The primary reason that women stop taking the treatment is due to the joint stiffness and pain. I have had many women over the past years tell me that they felt their quality of life was reduced due to the joint pain they suffered while taking the aromatase inhibitors. For women who already had a diagnosis of arthritis or joint issues prior to the use of an AI, the pain would often be debilitating.
One patient I worked with who already had arthritis issues and had tried aromatase inhibitor medication changes, ended up stopping the treatment due to the increased pain, which also led to a decrease in her activity level. Then she became depressed because of guilt. Her family told her that she should have continued taking this medication, despite her discomfort, because if her cancer returned it would be her fault for not taking the medication.
Being able to identify women who may have trouble tolerating these medications and providing additional information on side effect treatment will help decrease some of the nonadherence issues.
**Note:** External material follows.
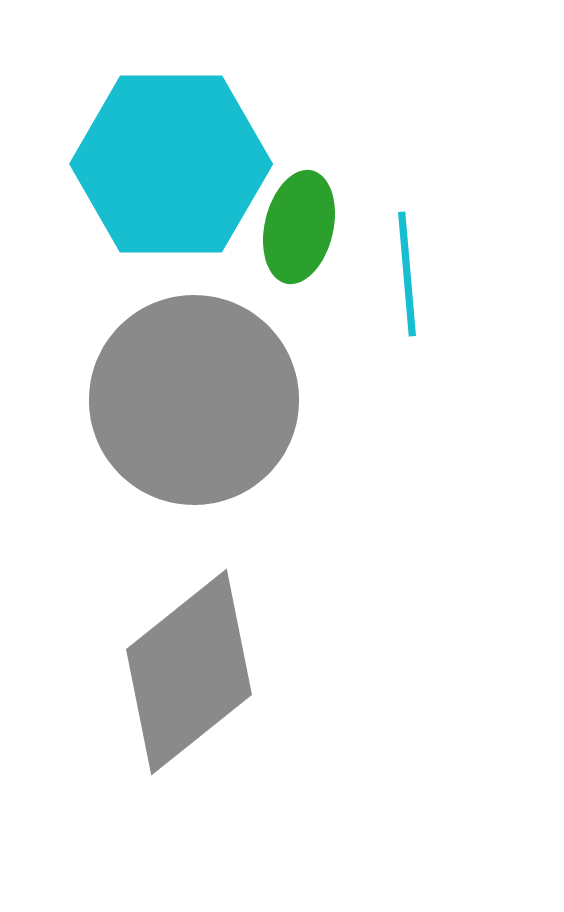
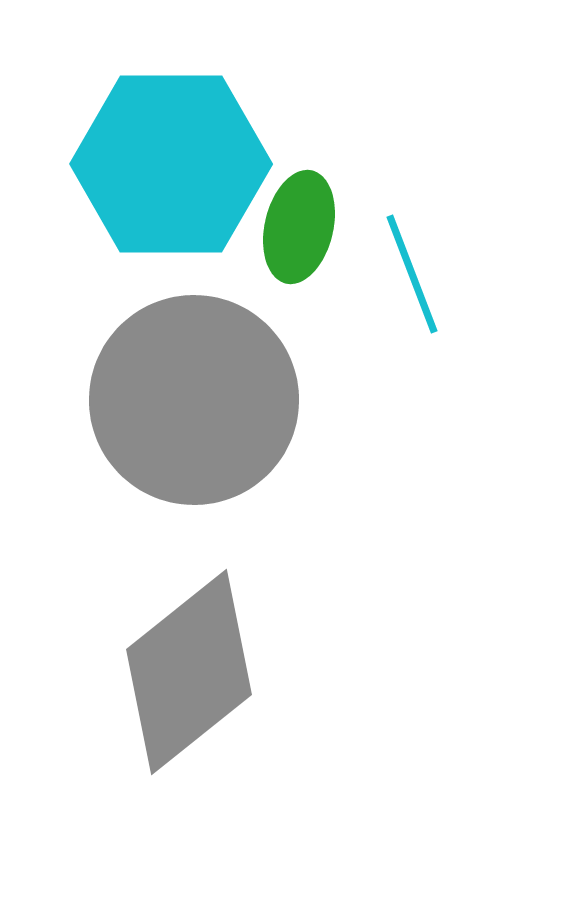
cyan line: moved 5 px right; rotated 16 degrees counterclockwise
Although the prior attempts of relieving or reducing joint pain with acupuncture, glucosamine, and vitamin D have been somewhat helpful, they obviously have not been effective enough if we still have as many as 20% of patients stopping treatment after the first year. This study provided helpful information, but we need to continue research into promoting adherence among women who need to take this treatment for the best outcome.